‘TANIKLARIN İFADESİNİ TUTANAKLARDAN ÇIKARIYORLAR'
"Ortada bir gerçek var: Bir mahkûmiyet kararını mahkeme onaylıyor. O onaylaması esnasında olan şu: Sıra beklerken öne alınarak bir an önce karar veriliyor ve temyiz mahkemesine gidemeyecek şekilde kara veriliyor hükmün açıklanması ertelenemiyor. AİHM'nin verdiği kararın da bir anlamı kalmıyor. Oradan karar verilse buradan mahkûm edildiği için cezaevinde kalmaya devam edecek. Bu bir düşünce suçuyla alakalı bir dava. Gözünüzün önüne şöyle bir sahne getirin: Mahkeme salonu: Savunmanın etrafını polis sarmış. Sanık avukatlarının etrafı güvenlik güçleriyle çevrili. Savcı istediği gibi dolaşıyor, yargıç da aynı şekilde. Savcı iddiasını getirecek sanık avukatları savunmasını yapacak. Avukat vekille konuşacak güvenlik güçleri konuşamazsın diyor. Salona girip baktığınızda adalet beklediğiniz yeri görüyorsunuz. O sanığın her ne şekilde olursa olsun mahkûm olmasını isteyenler için bir adalet çıkar oradan.

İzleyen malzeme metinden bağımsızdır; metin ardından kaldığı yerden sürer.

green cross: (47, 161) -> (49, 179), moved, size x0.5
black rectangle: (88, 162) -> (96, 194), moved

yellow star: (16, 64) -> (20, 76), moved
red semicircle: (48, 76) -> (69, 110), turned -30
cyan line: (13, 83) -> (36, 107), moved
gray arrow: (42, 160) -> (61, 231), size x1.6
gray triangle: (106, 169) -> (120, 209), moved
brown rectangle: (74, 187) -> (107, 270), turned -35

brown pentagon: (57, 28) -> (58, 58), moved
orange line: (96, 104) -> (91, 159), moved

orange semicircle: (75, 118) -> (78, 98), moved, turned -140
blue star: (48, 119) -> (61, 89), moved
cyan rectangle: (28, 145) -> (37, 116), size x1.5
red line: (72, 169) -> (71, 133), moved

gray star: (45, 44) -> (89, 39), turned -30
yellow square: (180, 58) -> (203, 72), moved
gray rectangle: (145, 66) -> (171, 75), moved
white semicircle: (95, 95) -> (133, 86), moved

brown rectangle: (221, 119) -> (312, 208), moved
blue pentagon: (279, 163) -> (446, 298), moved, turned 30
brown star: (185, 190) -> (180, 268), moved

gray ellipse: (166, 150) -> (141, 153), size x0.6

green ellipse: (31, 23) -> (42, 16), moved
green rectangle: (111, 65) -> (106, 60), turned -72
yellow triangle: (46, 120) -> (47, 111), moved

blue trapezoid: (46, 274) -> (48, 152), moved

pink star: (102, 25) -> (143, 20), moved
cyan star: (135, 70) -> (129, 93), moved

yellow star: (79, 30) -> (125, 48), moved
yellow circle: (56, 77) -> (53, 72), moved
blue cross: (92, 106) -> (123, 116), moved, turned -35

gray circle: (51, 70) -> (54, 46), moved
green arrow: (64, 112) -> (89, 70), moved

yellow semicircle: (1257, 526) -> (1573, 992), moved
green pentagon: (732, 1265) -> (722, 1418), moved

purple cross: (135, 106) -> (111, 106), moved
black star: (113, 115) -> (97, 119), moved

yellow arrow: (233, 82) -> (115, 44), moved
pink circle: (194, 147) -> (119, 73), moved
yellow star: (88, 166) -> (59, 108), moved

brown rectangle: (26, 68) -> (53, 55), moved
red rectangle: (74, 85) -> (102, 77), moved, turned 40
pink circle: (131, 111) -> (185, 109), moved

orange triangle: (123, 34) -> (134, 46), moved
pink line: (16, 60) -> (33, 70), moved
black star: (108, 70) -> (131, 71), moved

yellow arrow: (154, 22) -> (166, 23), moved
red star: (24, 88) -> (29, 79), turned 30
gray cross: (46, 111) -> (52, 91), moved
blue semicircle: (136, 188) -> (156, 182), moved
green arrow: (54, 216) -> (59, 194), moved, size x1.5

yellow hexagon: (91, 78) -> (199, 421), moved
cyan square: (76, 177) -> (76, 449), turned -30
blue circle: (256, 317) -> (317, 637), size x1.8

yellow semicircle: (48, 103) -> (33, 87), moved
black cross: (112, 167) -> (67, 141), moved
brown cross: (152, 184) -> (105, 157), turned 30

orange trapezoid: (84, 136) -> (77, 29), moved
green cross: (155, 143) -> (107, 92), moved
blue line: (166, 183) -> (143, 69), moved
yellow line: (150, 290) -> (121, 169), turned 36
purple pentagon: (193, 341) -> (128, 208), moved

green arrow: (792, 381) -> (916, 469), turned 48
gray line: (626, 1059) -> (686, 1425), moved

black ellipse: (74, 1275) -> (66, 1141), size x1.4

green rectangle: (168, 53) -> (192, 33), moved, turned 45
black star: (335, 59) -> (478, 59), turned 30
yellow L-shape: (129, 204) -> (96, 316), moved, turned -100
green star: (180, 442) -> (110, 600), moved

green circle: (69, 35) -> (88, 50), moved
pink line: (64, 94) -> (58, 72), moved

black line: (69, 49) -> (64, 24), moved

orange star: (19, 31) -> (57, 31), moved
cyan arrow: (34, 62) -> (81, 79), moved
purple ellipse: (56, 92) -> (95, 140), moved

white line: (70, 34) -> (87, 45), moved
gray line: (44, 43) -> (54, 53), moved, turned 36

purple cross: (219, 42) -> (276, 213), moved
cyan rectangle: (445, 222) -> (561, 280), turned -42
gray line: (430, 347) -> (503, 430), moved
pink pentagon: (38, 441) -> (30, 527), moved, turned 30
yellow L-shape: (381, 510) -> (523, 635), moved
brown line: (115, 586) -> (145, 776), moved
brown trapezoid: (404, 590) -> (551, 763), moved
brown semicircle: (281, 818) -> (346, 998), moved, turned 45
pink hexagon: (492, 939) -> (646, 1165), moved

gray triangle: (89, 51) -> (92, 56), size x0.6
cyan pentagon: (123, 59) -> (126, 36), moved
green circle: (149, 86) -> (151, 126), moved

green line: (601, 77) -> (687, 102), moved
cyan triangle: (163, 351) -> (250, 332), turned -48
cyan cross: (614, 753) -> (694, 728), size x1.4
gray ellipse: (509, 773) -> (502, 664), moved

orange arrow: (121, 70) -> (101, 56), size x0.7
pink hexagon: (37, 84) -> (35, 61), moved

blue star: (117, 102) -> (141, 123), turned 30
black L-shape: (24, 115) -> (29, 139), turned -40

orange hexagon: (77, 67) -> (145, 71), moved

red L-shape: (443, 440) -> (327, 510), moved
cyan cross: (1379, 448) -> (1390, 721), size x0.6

Burada bile bir hukukçu olarak beni çok rencide eden taraflardan biri, tutuklamada eşitlik ister hale geldik. Suçu işlemeyi engellemek için tutukluyorsanız sorun yok derken birden kendimi bıçaklayanı serbest bıraktı ama düşüncesini söyleyeni tutukladı gibi şeyler konuşur buldum. Serbest bırakıldığı zaman öyle bir kanaat oluştu ki tutuklamıyorsa ceza çıkmıyordur deniyor. Düşman olanlar tutuklanıyor deniyor. Siyasi olarak istenmeyen kişi olmazsam suç işleyince tutuklanmam inancı ortaya çıkıyor. Benim sözlerim hukuktan istifa ediyorum şeklinde. Olmadığını söylediğimiz bir şey üstüne konuşmak anlamsız geliyor. Hukuk olmayan kurallar dizisi arasında dolaşmak değil. Bunun bir sistematiği var. Mevcut olanlar bize bunu göstermiyor."